Books I Read December 14th, 2025

Gearing up for the pre-Christmas push, which for me will involve a lot of gift giving and cooking planning. And Proust reading. Such are my ambitions.

From a Crooked Rib by Nuruddin Farah – A rural Somalian everywoman escapes her home to avoid marriage, struggles against the oppressive weight of the patriarchy. Not that this was bad, but it probably hit harder in 1970.

Night of My Blood by Kofi Awoonor – At some point in my life I firmly expect to get into poetry, like I expect to get into jazz, but so far it's never been much of an interest. Reading this collection of post-colonial odes from one of mid-century Africa's most renowned poets, I realized the last time I'd read poetry was in the Old Testament. Anyway, this was evocative and powerful stuff, filled with sorrow at the decay of local custom in the face of several generations of imperialism, and fear or a future bereft of spiritual insight.
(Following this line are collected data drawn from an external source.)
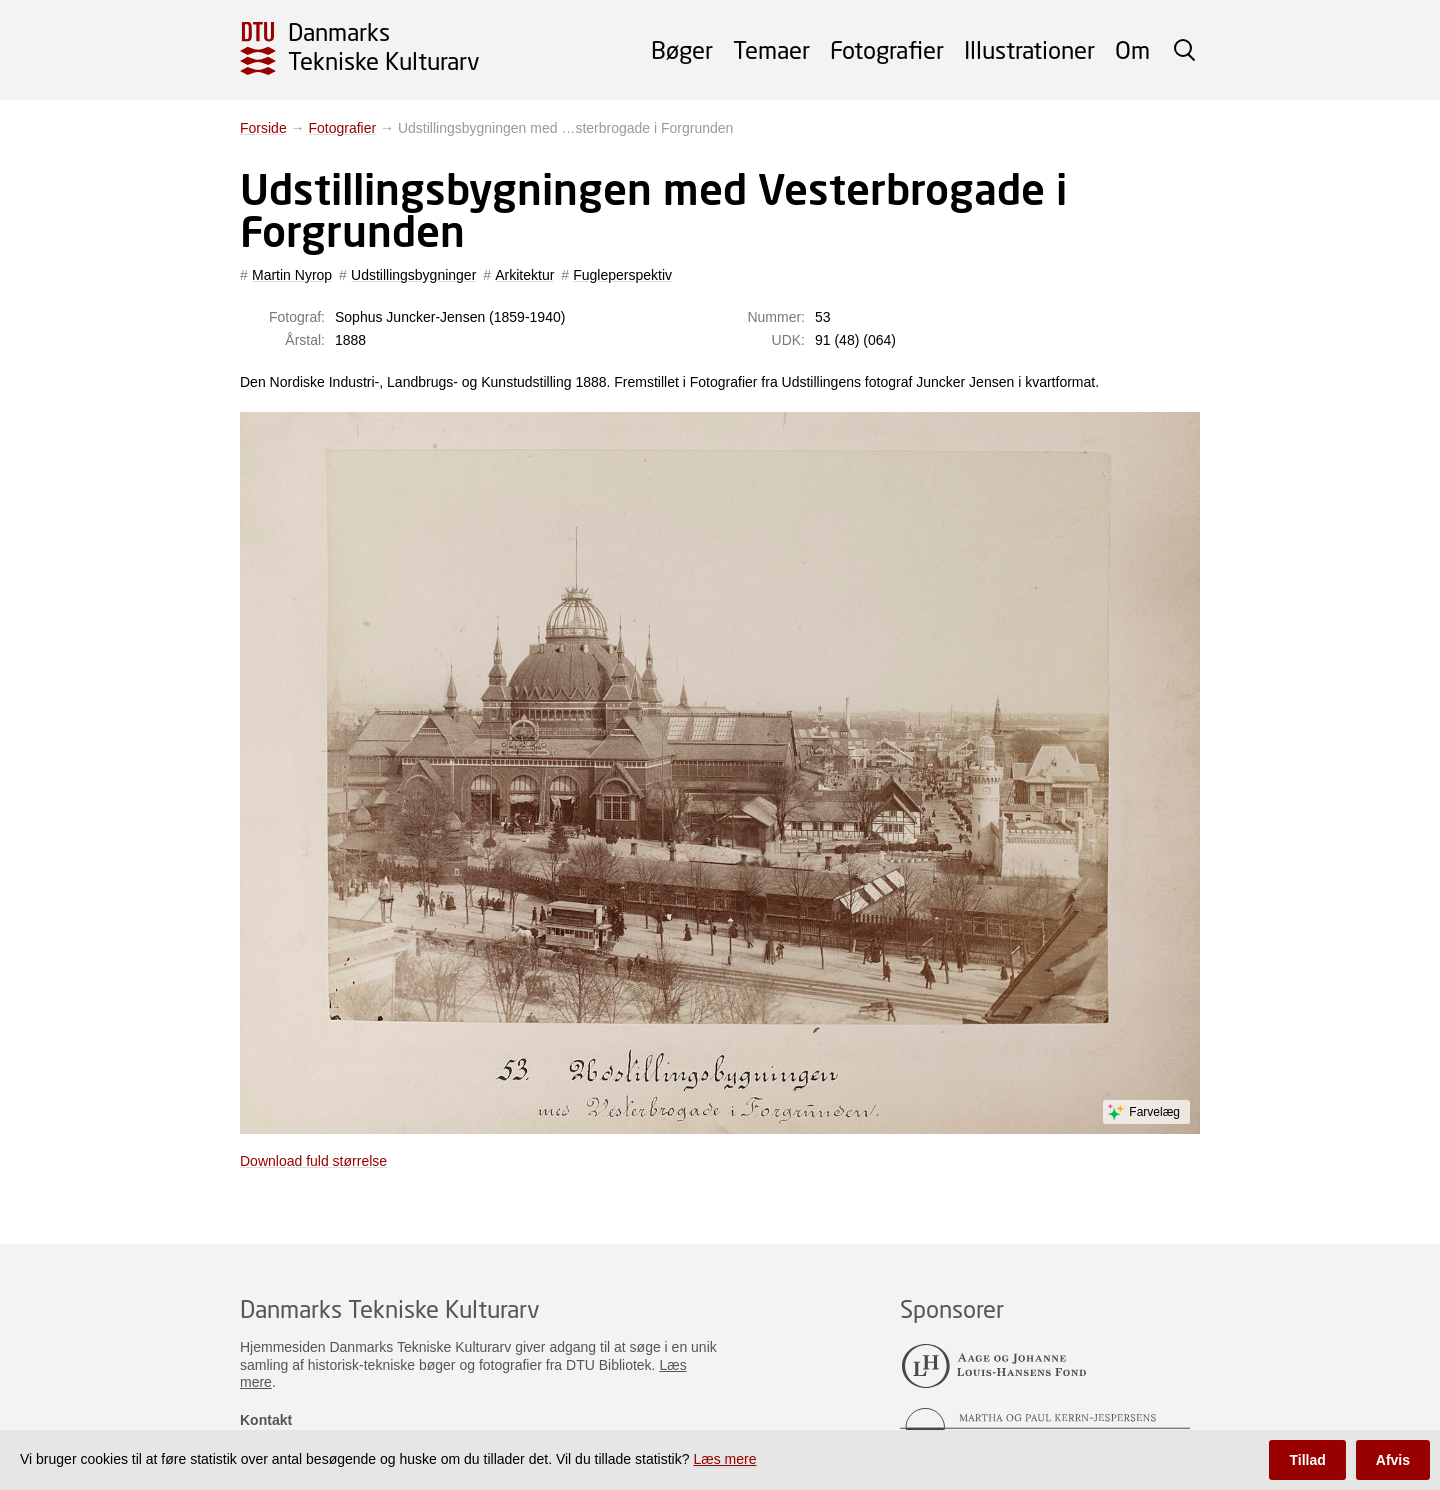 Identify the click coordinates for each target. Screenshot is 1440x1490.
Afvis (1393, 1460)
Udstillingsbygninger (413, 275)
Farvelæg (1154, 1112)
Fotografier (887, 49)
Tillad (1307, 1460)
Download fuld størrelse (313, 1161)
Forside (263, 128)
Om (1132, 49)
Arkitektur (524, 275)
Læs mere (724, 1459)
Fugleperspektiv (622, 275)
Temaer (771, 49)
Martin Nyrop (292, 275)
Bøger (682, 49)
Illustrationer (1029, 49) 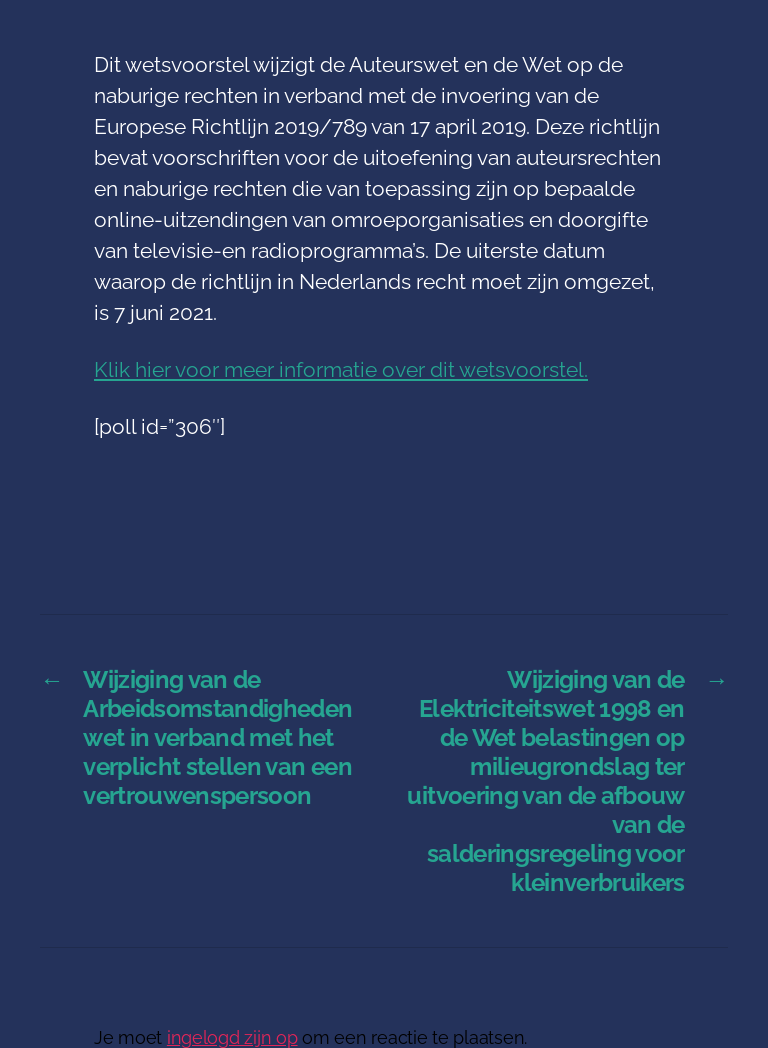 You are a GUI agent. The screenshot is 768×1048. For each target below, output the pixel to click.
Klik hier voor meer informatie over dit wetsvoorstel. (341, 369) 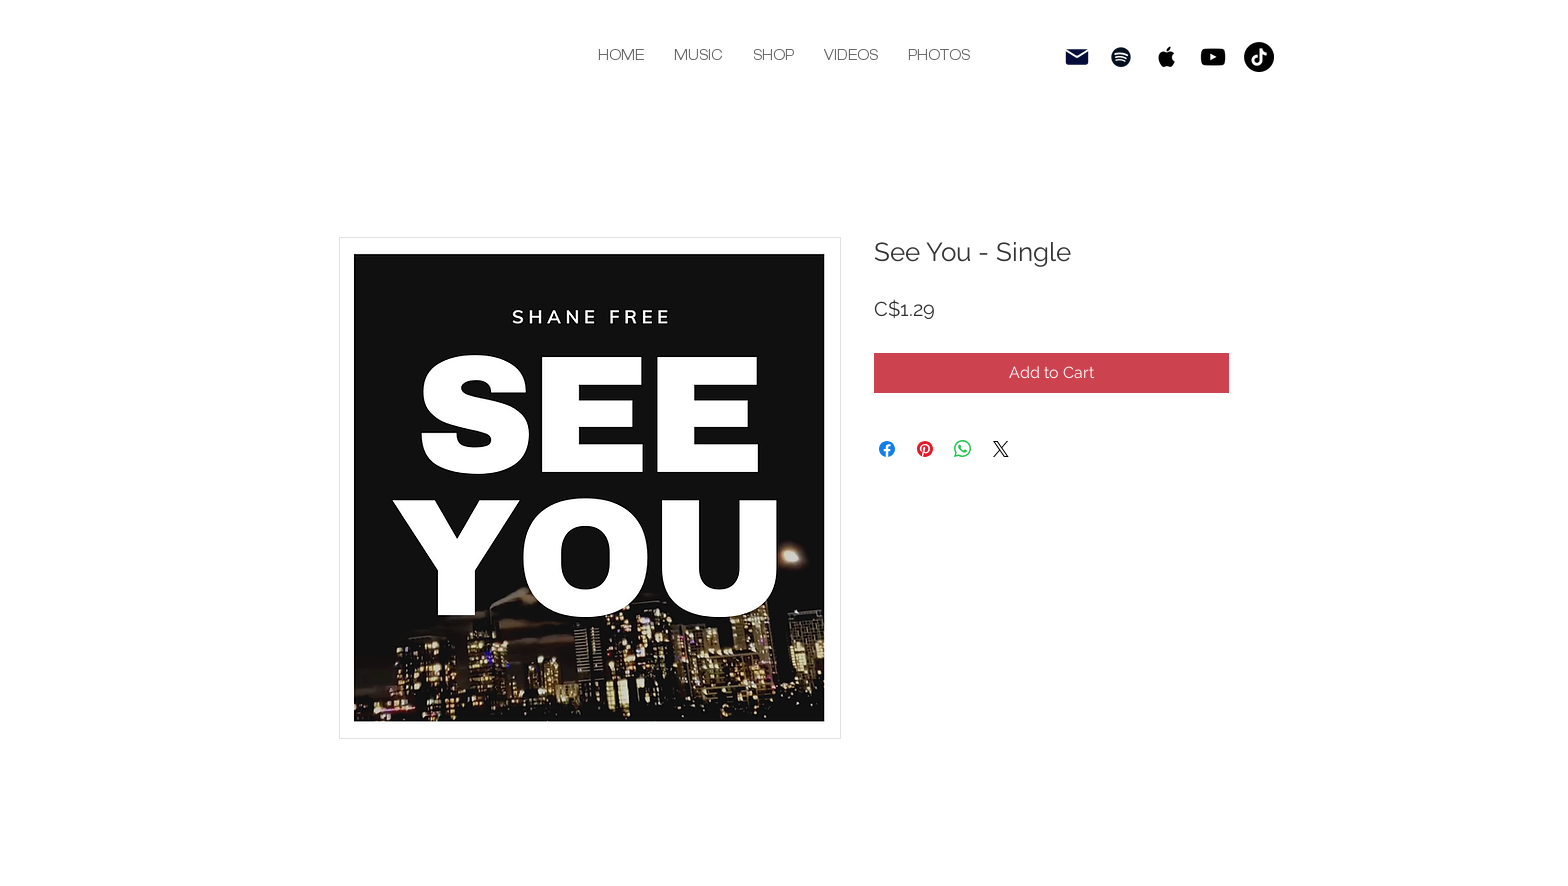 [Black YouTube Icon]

My Parent's Marriage by Nana Ekua Brew-Hammond – Seeking to rebel against her powerful, philandering father, a Ghanian marries a studious would-be emigre. The characters feel real and the story is well plotted.

The Myth of Sisyphus by Albert Camus – Despite (because?) of essentially having adopted its tenants, I can't say I really enjoy reading existential literature, especially non-fiction. There's a great deal of hair splitting and a tendency to over-define relatively simple concepts until they seem odiously complex.

In the Shadow of Young Girls in Flower by Marcel Proust – There's so much genius here, and of such a varied nature, that one hesitates to know where to start. Seeing as how I'll be writing (presumably) four more of these as I make my way through his opus, what I'll say struck out particularly about this segment was Proust's talent for misdirection. This is a book in which the protagonist talks about themselves for thousands of pages and still somehow leaves you with great gaps in his life and strange holes in his character. One particularly memorable example of this arises in the first section, during which, amid sumptuous descriptions of an adolescent romance so chaste as to suggest the most profound innocence, Marcel offers a throwaway line to the effect that he was constantly frittering away his evening in whorehouses, a seemingly noteworthy fact which is basically never brought up again. Another, less sordid lacunae relates to his academic career, which, despite occasional mentions of so-and-so as a friend from school, receives literally not a word of text. It's part of the fascinatingly oblique genius of the work, that so much is explained in such eloquent and logical detail, and yet so much else remains to the reader to ponder. Really enjoying this, glad I decided to make it my Holiday project.